The Express News talks to possible Senate candidate Lt. Gen. Ricardo Sanchez. I won’t rehash all of the stuff we’re familiar with, so let me just focus on this:

A decision is likely in the next few weeks. If he runs, Sanchez, 59, of San Antonio will lay out a narrative he knows some Texans are unlikely to embrace.

It will tell of how welfare softened the blows of poverty and gave him the chance to become an outstanding student and combat soldier. He was voted most likely to succeed in his Rio Grande City High School class of 1969.

That narrative, moreover, almost certainly will serve as the cornerstone of a campaign that would be his first for public office.

“The people need to hear the truth. … . They may not be receptive, they may not like it,” Sanchez said. “That doesn’t mean we shouldn’t tell the American people, and the people of Texas, what the truth is. …

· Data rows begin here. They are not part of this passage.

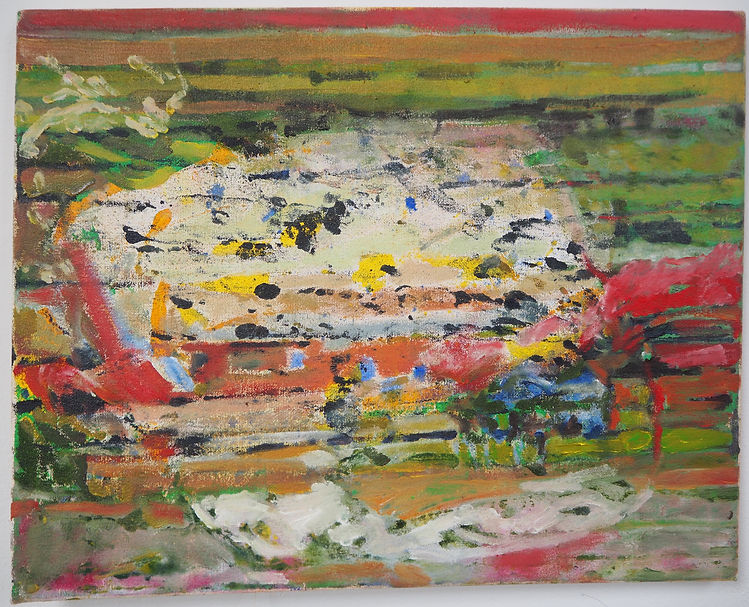 The image size is (749, 607). I want to click on green ish paint splatter, so click(x=73, y=538), click(x=130, y=143), click(x=539, y=161), click(x=648, y=201), click(x=700, y=238), click(x=714, y=443). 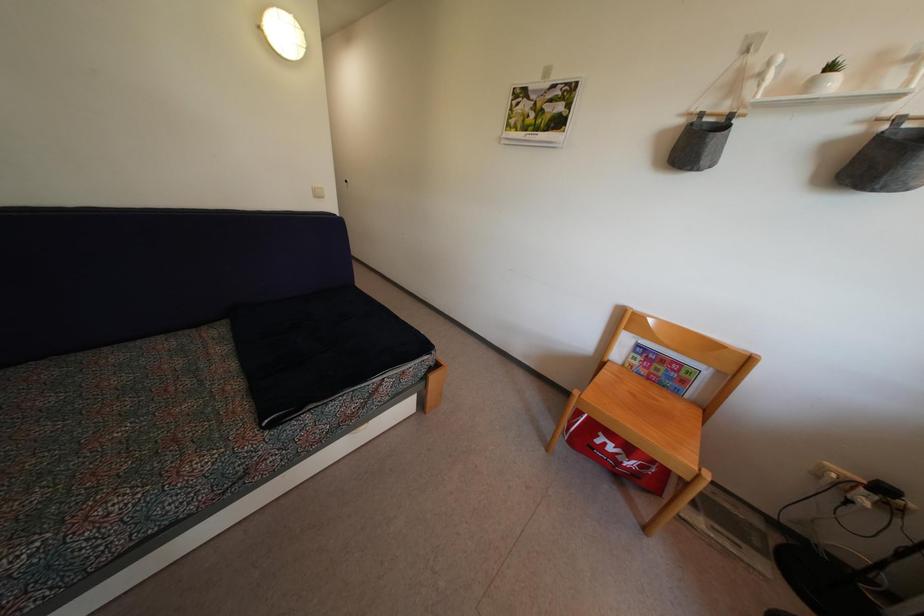 Locate an element on the screen. black folded blanket is located at coordinates (319, 349). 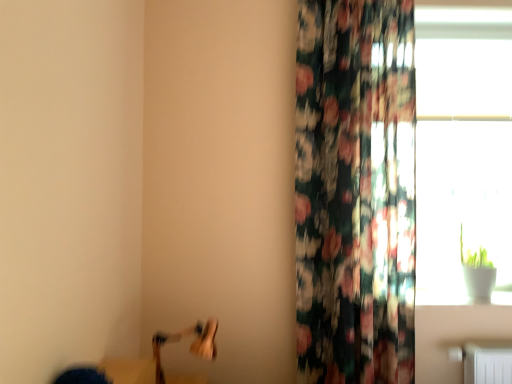 Question: Could you tell me if wooden swivel chair at lower left is facing transparent glass window at upper right?

Choices:
 (A) yes
 (B) no

Answer: (B)

Question: Considering the relative sizes of wooden swivel chair at lower left and transparent glass window at upper right in the image provided, is wooden swivel chair at lower left smaller than transparent glass window at upper right?

Choices:
 (A) no
 (B) yes

Answer: (B)

Question: Can you confirm if wooden swivel chair at lower left is taller than transparent glass window at upper right?

Choices:
 (A) yes
 (B) no

Answer: (B)

Question: Does wooden swivel chair at lower left contain transparent glass window at upper right?

Choices:
 (A) yes
 (B) no

Answer: (B)

Question: Is the position of wooden swivel chair at lower left more distant than that of transparent glass window at upper right?

Choices:
 (A) no
 (B) yes

Answer: (A)

Question: From a real-world perspective, relative to wooden swivel chair at lower left, is transparent glass window at upper right vertically above or below?

Choices:
 (A) below
 (B) above

Answer: (B)

Question: Considering the positions of point (471, 124) and point (167, 339), is point (471, 124) closer or farther from the camera than point (167, 339)?

Choices:
 (A) closer
 (B) farther

Answer: (B)

Question: Based on their sizes in the image, would you say transparent glass window at upper right is bigger or smaller than wooden swivel chair at lower left?

Choices:
 (A) small
 (B) big

Answer: (B)

Question: Is transparent glass window at upper right wider or thinner than wooden swivel chair at lower left?

Choices:
 (A) thin
 (B) wide

Answer: (A)

Question: Is floral fabric curtain at right taller or shorter than transparent glass window at upper right?

Choices:
 (A) tall
 (B) short

Answer: (A)

Question: Is floral fabric curtain at right wider or thinner than transparent glass window at upper right?

Choices:
 (A) wide
 (B) thin

Answer: (A)

Question: From a real-world perspective, is floral fabric curtain at right physically located above or below transparent glass window at upper right?

Choices:
 (A) below
 (B) above

Answer: (A)

Question: Is floral fabric curtain at right spatially inside transparent glass window at upper right, or outside of it?

Choices:
 (A) outside
 (B) inside

Answer: (A)

Question: Is floral fabric curtain at right bigger or smaller than wooden swivel chair at lower left?

Choices:
 (A) small
 (B) big

Answer: (B)

Question: Is floral fabric curtain at right wider or thinner than wooden swivel chair at lower left?

Choices:
 (A) thin
 (B) wide

Answer: (A) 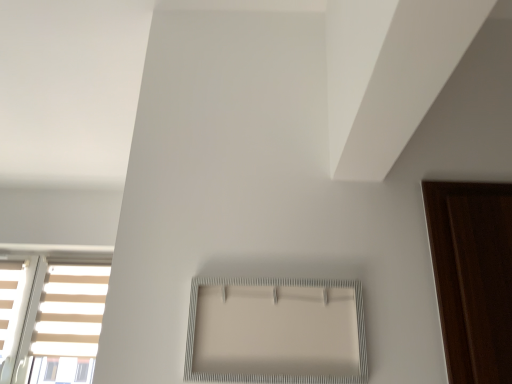 Question: Is white textured frame at center, which is the 1th window from top to bottom, positioned beyond the bounds of white matte blind at upper right?

Choices:
 (A) yes
 (B) no

Answer: (A)

Question: From a real-world perspective, is white textured frame at center, which is the 1th window from top to bottom, on white matte blind at upper right?

Choices:
 (A) no
 (B) yes

Answer: (A)

Question: Is white textured frame at center, which is the 1th window from top to bottom, next to white matte blind at upper right and touching it?

Choices:
 (A) no
 (B) yes

Answer: (A)

Question: Does white textured frame at center, the first window when ordered from front to back, have a lesser width compared to white matte blind at upper right?

Choices:
 (A) no
 (B) yes

Answer: (B)

Question: From the image's perspective, would you say white textured frame at center, which ranks as the 2th window in left-to-right order, is positioned over white matte blind at upper right?

Choices:
 (A) no
 (B) yes

Answer: (A)

Question: Based on their sizes in the image, would you say white textured frame at center, which ranks as the first window in right-to-left order, is bigger or smaller than white striped window at lower left, placed as the 1th window when sorted from bottom to top?

Choices:
 (A) small
 (B) big

Answer: (A)

Question: Is point (279, 375) closer or farther from the camera than point (84, 382)?

Choices:
 (A) closer
 (B) farther

Answer: (A)

Question: From the image's perspective, is white textured frame at center, the first window when ordered from front to back, located above or below white striped window at lower left, which is the 2th window from right to left?

Choices:
 (A) above
 (B) below

Answer: (A)

Question: In the image, is white textured frame at center, which is counted as the second window, starting from the bottom, positioned in front of or behind white striped window at lower left, placed as the 1th window when sorted from bottom to top?

Choices:
 (A) front
 (B) behind

Answer: (A)

Question: Considering the relative positions of white striped window at lower left, which is the 2th window from right to left, and white matte blind at upper right in the image provided, is white striped window at lower left, which is the 2th window from right to left, to the left or to the right of white matte blind at upper right?

Choices:
 (A) right
 (B) left

Answer: (B)

Question: In the image, is white striped window at lower left, placed as the 1th window when sorted from bottom to top, positioned in front of or behind white matte blind at upper right?

Choices:
 (A) front
 (B) behind

Answer: (B)

Question: Looking at the image, does white striped window at lower left, the 2th window viewed from the front, seem bigger or smaller compared to white matte blind at upper right?

Choices:
 (A) small
 (B) big

Answer: (B)

Question: Considering the positions of point (53, 296) and point (374, 59), is point (53, 296) closer or farther from the camera than point (374, 59)?

Choices:
 (A) farther
 (B) closer

Answer: (A)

“You can’t shy away from the difficult issues. You have to lay out the difficulties and the variables that must be changed to control the situation and to restore America’s and Texas’ greatness.”

I appreciate the discussion about values and winnability that Sanchez’s candidacy has sparked, but it strikes me that maybe we’re overlooking something. What if Sanchez is willing and able to forcefully advocate the kind of values we all want to see in Democratic candidates? The man himself isn’t saying much yet, but listen to what he is saying and think about what it might mean:

Sanchez wouldn’t give positions on specific issues, but cited the economy, deficit, education, energy and family values as his chief concerns. Still, expect the issues he champions to be guided by his Catholic faith. His positions also will be rooted in a childhood so poor he used cardboard to cover the holes in the soles of his shoes.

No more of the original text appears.